Writer/director Rodrigo Garcia hasn’t delivered a film since his Oscar nominated Albert Nobbs (2011). Last Days in the Desert could almost be viewed as a companion piece to Garcia’s Mother & Child (2009) since this film deals with fathers and sons. Garcia imagines what Jesus might have been doing when he prayed and fasted in the desert for 40 days before returning to Jerusalem where he was crucified. Garcia collaborates with Oscar winning cinematographer Emmanuel Lubezki (Gravity, The Tree of Life) to deliver a stunning and meditative film that will require patience from the viewer if it ever gets released in theaters. Similar to most of Garcia’s films, it’s the performances that fuel the urgency of the picture.

Jesus (McGregor) walks through the desert, praying to his father for guidance. He fasts for forty days while resisting the temptation of the devil. While on his meditative journey through the desert, Jesus meets a family, living far away from Jerusalem, in fact their son (Sheridan) has never been to the city. His father (Hinds) cares for his ailing wife (Zurer), making it very clear that when a family member is buried in the land, the family cannot travel away. The son fears his destiny in the forgotten desert. Jesus takes refuge with the family and the devil tempts him further, wagering that Jesus will not be able to solve the family’s entanglement to satisfy each. “The desert gives you the opportunity to see who you really are,” the father days.

It’s the performances that fuel the urgency of the picture.

The imagination Garcia uses here is quite stunning. “And he was there in the wilderness forty days, tempted of Satan; and was with the wild beasts; and the angels ministered unto him” Mark 1:12-13. To take something simple and straightforward as the account of Jesus time and temptation in the desert which is chronicled in books Matthew, Mark and Luke; Garcia really creates an interesting narrative without contradicting The Bible. McGregor portrays both the “Holy Man” as he is referenced by the family (never revealing his identity), and what appears to be an evil twin but we realize that is the tempter or Satan. McGregor is at his best in the dual roles, while Sheridan (Mud, Joe), the only American on screen, is superb as usual.

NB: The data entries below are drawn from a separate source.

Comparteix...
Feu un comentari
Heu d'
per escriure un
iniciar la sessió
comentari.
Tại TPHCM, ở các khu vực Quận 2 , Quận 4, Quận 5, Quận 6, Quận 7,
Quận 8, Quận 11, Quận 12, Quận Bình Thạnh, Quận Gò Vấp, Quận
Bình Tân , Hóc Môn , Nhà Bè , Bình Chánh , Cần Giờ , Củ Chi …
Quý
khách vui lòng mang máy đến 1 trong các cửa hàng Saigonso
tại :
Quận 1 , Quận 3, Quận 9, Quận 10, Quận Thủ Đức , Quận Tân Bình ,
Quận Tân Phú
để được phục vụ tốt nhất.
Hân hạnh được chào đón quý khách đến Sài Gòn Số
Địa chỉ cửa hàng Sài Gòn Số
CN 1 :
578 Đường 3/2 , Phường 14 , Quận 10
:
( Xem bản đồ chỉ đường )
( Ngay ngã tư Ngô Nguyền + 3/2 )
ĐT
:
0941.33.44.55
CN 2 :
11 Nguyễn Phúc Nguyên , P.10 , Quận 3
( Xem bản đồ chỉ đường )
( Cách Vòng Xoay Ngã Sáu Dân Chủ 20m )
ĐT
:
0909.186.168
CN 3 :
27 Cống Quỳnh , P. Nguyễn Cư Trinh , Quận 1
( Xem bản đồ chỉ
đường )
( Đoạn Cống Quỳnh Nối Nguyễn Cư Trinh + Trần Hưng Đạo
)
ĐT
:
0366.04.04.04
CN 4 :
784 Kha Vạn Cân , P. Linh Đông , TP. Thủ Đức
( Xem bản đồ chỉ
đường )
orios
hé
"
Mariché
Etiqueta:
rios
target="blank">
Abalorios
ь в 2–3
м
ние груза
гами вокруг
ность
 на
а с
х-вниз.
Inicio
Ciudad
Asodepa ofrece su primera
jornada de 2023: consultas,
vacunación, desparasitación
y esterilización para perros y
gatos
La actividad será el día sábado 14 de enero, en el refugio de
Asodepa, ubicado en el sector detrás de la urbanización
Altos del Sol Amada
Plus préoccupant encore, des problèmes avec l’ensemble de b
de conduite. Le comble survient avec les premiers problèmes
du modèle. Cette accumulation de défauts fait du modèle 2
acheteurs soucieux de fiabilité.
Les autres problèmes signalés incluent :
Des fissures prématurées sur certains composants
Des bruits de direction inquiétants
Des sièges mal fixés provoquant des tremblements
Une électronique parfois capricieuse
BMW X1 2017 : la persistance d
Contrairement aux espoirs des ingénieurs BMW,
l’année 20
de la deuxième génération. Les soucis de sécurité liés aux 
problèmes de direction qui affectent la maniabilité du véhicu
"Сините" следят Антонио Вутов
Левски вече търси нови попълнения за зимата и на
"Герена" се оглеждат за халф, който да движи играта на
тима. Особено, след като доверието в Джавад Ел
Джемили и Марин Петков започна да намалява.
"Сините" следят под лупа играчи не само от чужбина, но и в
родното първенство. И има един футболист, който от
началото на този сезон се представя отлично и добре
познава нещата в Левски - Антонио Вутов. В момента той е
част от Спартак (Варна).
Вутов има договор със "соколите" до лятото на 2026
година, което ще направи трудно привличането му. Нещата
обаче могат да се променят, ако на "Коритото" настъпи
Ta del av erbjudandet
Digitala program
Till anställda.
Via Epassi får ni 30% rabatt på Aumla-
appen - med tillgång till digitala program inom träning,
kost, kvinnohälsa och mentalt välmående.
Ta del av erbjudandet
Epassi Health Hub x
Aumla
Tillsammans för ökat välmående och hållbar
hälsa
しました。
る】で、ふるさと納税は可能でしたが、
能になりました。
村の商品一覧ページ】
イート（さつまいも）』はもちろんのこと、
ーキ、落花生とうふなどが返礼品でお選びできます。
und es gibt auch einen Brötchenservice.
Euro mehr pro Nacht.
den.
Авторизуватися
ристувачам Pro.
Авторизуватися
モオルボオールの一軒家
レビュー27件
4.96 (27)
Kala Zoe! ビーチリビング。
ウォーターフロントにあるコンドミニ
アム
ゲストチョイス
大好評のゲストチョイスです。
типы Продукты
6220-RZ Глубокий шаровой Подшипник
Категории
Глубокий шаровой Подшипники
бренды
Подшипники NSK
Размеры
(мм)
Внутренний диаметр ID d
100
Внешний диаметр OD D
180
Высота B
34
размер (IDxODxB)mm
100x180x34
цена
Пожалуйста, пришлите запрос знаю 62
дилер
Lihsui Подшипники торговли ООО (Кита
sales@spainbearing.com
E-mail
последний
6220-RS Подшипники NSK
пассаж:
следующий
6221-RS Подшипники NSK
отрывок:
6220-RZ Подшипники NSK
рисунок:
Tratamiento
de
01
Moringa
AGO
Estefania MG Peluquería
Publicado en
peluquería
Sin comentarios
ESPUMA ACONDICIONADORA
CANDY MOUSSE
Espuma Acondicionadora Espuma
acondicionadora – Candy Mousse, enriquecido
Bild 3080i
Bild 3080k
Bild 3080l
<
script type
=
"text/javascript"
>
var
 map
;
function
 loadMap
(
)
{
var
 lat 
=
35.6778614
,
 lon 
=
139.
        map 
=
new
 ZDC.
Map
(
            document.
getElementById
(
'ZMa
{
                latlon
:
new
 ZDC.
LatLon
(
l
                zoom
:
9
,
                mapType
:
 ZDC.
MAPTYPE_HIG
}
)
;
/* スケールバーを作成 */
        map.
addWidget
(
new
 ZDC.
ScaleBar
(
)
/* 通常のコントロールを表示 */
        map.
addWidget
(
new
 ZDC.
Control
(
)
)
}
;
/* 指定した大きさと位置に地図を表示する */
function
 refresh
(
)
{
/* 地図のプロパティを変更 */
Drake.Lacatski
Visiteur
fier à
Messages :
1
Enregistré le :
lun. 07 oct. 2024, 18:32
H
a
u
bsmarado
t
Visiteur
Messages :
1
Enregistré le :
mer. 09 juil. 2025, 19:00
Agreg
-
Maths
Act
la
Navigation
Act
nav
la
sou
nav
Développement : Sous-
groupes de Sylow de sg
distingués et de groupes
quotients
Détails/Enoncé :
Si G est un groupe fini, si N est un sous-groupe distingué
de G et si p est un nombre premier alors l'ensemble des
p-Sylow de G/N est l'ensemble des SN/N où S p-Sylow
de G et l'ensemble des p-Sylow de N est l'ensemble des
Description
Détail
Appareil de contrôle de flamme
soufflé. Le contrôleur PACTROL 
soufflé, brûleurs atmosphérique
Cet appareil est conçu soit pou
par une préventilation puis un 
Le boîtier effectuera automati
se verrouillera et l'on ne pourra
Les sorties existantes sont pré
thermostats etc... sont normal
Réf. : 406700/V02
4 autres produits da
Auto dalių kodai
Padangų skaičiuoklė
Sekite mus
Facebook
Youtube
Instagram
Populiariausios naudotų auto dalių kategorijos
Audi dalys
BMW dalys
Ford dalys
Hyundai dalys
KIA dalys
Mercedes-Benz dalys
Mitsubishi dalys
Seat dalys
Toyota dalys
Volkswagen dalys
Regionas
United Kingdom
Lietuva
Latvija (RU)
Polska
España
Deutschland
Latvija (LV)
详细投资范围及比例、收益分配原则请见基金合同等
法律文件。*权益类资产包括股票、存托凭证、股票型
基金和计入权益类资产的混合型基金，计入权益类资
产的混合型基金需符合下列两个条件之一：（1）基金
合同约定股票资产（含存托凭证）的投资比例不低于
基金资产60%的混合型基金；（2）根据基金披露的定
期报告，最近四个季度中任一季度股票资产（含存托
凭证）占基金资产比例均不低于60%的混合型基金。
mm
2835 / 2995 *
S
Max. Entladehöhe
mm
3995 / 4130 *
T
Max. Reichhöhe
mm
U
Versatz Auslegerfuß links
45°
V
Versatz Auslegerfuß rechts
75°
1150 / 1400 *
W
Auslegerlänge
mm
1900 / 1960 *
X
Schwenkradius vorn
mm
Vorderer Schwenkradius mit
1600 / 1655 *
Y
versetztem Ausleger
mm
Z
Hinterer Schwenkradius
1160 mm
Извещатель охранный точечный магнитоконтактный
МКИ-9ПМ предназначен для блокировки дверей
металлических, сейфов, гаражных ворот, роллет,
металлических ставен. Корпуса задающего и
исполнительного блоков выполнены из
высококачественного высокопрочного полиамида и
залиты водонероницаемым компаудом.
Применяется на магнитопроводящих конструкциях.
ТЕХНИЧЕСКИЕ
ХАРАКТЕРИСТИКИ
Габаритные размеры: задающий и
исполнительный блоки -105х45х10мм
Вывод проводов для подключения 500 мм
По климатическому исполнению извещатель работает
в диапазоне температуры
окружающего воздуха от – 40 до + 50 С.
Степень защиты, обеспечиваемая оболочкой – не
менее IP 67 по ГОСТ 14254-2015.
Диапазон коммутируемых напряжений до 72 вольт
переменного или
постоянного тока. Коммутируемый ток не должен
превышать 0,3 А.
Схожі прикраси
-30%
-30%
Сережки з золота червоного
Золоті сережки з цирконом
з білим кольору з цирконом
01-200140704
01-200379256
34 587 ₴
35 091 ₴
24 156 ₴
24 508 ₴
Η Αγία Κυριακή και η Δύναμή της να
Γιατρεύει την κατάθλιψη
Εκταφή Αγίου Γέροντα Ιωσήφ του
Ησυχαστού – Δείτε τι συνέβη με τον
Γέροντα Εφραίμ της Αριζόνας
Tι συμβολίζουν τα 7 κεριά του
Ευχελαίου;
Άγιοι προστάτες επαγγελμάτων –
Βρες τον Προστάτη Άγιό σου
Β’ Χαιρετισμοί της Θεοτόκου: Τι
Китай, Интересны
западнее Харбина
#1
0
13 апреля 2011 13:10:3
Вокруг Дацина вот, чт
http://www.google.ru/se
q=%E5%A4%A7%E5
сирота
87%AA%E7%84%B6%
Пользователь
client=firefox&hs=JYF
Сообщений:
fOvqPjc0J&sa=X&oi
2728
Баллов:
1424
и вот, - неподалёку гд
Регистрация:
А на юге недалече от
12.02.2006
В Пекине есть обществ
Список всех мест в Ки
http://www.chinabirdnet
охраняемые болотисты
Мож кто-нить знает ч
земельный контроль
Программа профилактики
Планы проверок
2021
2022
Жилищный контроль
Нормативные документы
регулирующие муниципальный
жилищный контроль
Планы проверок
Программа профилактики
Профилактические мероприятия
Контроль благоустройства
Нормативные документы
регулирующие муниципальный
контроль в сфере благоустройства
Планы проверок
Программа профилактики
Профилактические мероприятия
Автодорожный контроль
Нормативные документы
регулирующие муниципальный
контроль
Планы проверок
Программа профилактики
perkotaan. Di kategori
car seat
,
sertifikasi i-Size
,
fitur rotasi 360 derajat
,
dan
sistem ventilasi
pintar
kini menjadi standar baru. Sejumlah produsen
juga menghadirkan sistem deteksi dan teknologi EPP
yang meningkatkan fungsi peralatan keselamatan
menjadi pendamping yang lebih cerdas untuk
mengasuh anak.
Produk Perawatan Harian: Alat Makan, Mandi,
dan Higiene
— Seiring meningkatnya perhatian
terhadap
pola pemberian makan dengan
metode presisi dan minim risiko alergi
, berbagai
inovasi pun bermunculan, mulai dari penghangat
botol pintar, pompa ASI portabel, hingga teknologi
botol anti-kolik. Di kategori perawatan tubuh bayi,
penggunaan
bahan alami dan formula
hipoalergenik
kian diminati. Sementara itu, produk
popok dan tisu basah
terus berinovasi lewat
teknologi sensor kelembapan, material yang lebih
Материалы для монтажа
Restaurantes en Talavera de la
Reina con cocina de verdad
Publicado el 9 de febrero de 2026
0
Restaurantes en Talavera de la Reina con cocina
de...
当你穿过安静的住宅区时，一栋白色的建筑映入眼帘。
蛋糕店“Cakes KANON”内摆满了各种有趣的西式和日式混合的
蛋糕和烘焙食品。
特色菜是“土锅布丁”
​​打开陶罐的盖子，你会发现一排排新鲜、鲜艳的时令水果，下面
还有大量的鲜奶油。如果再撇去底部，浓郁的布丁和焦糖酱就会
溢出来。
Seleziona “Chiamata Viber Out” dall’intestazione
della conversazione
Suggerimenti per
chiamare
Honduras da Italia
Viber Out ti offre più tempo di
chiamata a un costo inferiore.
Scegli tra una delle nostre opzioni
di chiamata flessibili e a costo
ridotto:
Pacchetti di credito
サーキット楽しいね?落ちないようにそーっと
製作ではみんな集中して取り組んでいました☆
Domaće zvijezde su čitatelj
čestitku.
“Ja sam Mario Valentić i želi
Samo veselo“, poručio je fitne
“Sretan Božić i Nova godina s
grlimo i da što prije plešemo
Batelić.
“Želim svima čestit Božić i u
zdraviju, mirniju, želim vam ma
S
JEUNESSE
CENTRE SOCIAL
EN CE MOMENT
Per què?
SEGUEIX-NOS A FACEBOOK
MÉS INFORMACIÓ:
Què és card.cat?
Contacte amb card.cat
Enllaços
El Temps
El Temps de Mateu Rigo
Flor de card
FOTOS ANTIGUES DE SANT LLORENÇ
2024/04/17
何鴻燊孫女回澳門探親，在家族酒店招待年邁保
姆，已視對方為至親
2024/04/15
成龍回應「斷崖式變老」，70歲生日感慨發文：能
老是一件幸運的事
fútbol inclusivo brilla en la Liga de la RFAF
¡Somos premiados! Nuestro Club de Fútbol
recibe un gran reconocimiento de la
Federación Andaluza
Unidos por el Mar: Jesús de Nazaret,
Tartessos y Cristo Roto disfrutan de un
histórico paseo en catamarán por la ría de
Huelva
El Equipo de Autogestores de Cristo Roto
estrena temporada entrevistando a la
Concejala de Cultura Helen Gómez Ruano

Garcia and Lubezki tell Last Days in the Desert mostly with visuals rather than narrative. For a film under two hours, audiences with short attention spans, un-flattered by the desolate beauty of the San Diego landscape, will find this picture slow. Garcia shows us a very human Jesus as he deals with his own emotional struggles and the situation of the family. It’s a film that grows on the viewer more after it’s over, especially realizing the parameters of what Garcia was working with based on the available scripture. He has made a rare film about Jesus that doesn’t cater exclusively to religious followers nor does it have an agenda.

Final Thought

Garcia’s imagination runs away with him in this stunning interpretation of Jesus 40 days in the desert.